Hmmm, if you are here to learn about ElasticSearch then you are at the right place. In this blog, we are going to discuss the basics of ElasticSearch, when to use it and what are the advantages of using it.
As per the official documentation:
Elasticsearch helps you to store vast volumes of data and can give your required data within milliseconds. It is because instead of searching for the text directly, it searches on an index. Your saved data is ready to be searched as soon as it is indexed, or we can say that in near real-time.
Basic Terms to help you around:
1) Fields: Fields are the smallest part of the Elasticsearch. Each field has a datatype and can hold a single piece of data. The field supports the basic data types like the Boolean, string, number, and also the advanced data types like the geodata, IP address, and many more. Examples of the fields are name, class, roll no, location, etc.
2) Documents: A document is the basic unit of the information that can be saved on the Elasticsearch. You can compare a document in Elasticsearch with a row in the relational database. In Elasticsearch, a document is stored in the JSON format. Each document has its unique id and you can assign the ID while adding the data into the ElasticSearch. If you are not proving the id, ElasticSearch will automatically provide A unique ID to each document.
3) Index: You can imagine the index in ElasticSearch as the database in the Relational Database system. An Index contains the documents that have similar characteristics or are logically related to each other. If we take an example of an eCommerce website, there will be one index for products, one for customer records and one for orders, and so on.
4) Type: Type is the logical partitions of the index. In RDBMS, you can refer it to the table. For example, you can have an index like a blog, inside the blog index, you can have types like the user type, article type, comment type, etc. In earlier versions, the _type field was combined with the document’s _id to generate a _uid field, so documents of different types with the same _id could exist in a single index. In the ElasticSearch 7.0, this has been removed.
We will discuss why this has been removed in the upcoming tutorials.
5) Indices: Indices are plural of index. If we have more than one index, then we refer to them as indices.
6) Shards: All the data is saved on the shards. In order to manage data in ElasticSearch, we divide the data into shards. A shard of ElasticSearch represents an index in the Apache Lucene. The max limit of documents in an Apache Lucene index is 2,147,483,519. When you index your data in Elasticsearch, it automatically distributes the data into multiple Lucene indexes. Shards can also help in the performance as if we have multiple shards in different nodes, we can query for the data parallelly in multiple shards rather than a single shard.
7) Replica: Replica shards are copies of the primary shards and are used to prevent data loss in case of hardware failure. These replicas are always created on another node where the primary shards are not present. For example, if you have two nodes and node one has 3 shards and node two has 2 shards, then the replica of the first would be stored on node two and the replica of the node 2 will be stored on the node 1. If a primary shard becomes unavailable due to a network problem or hardware failure, a replica is promoted to as a primary shard and it takes over its role.

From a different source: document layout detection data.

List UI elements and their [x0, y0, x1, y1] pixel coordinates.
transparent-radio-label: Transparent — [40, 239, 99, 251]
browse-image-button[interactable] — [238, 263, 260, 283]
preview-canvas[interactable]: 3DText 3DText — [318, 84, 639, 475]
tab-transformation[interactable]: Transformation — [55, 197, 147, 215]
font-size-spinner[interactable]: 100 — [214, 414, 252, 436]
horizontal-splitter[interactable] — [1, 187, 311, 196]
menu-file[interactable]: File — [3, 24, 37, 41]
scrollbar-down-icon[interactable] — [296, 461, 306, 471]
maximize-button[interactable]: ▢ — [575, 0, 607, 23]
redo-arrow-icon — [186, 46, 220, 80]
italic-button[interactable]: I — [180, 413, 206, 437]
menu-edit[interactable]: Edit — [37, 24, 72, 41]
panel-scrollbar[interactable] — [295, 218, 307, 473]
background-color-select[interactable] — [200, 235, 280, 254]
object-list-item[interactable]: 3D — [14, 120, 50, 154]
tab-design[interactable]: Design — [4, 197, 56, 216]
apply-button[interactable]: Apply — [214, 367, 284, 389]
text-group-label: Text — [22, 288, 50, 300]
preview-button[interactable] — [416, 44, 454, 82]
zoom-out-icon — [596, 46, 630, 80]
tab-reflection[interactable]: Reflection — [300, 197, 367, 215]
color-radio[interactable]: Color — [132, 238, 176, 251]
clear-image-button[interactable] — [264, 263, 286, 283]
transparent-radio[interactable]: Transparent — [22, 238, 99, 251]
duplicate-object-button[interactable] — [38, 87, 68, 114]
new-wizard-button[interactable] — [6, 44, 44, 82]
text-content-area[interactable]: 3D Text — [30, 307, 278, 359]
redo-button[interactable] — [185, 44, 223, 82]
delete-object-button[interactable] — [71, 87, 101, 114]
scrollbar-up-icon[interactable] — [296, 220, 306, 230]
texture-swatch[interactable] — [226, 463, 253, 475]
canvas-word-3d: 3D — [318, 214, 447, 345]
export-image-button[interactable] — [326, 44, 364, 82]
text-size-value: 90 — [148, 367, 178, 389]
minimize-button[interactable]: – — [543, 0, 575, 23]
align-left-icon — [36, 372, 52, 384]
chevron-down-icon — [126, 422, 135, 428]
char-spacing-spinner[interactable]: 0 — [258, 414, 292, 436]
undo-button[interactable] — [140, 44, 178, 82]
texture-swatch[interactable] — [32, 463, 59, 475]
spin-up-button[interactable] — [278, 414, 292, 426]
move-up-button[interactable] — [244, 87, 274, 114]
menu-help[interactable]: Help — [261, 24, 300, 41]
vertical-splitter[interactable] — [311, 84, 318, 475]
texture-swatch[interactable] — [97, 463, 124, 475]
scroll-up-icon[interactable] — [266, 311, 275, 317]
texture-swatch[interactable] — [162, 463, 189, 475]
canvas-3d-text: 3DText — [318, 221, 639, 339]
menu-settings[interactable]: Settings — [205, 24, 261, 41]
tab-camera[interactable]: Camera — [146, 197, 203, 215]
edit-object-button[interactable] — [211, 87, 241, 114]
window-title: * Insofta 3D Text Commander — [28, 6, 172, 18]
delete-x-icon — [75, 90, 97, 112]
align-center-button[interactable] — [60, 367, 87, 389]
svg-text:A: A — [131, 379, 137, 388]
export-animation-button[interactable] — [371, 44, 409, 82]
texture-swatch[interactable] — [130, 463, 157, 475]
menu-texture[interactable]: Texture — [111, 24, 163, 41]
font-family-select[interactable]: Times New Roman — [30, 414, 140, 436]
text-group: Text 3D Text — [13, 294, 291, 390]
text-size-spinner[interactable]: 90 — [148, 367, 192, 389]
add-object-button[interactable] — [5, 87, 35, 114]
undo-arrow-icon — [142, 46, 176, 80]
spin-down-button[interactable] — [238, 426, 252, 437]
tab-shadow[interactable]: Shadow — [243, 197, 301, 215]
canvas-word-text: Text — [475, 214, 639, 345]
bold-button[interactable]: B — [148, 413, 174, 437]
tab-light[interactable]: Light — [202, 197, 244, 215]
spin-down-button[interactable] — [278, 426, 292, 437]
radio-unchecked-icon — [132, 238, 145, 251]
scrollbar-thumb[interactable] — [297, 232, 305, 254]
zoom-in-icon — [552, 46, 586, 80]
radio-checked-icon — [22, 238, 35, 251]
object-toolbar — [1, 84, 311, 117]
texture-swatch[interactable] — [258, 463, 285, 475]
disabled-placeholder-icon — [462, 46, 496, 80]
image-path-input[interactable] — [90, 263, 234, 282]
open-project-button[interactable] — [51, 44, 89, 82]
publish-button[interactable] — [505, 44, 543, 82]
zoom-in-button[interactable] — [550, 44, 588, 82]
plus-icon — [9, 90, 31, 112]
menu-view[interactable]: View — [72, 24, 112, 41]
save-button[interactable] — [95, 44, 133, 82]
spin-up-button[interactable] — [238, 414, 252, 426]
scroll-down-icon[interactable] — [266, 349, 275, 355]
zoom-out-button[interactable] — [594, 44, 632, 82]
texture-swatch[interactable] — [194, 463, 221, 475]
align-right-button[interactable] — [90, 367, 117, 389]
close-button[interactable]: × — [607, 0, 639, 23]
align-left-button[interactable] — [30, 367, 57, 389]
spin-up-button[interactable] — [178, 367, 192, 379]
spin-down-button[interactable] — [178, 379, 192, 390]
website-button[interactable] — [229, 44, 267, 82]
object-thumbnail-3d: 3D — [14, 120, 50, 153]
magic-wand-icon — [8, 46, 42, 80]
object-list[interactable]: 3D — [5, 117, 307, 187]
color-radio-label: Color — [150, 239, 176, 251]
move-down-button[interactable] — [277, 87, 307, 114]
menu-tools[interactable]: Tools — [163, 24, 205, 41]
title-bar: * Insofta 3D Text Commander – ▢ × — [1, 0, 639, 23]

8) Node: A node is an instance of the ElasticSearch. ElasticSearch is a distributed system so we can distribute our data into the multiple nodes, and each node has shards stored on it.
9) Cluster: A cluster is a group of one or more ElasticSearch nodes that are connected together. There is one node referred to as the master node, which manages the adding and the removal of other nodes. You can assume the cluster as the highest entity in the elastic search.
10) Mapping: Mapping is similar to a schema in RDBMS. It defines what type of value is stored in which field. We can define mapping by the mapping API. Even if we do not define mapping and directly index the data, mapping happens automatically. This process is known as Dynamic Mapping.
Now that we know the basic terminology used in ES, let us talk about its advantages and why it is the best choice for large enterprises.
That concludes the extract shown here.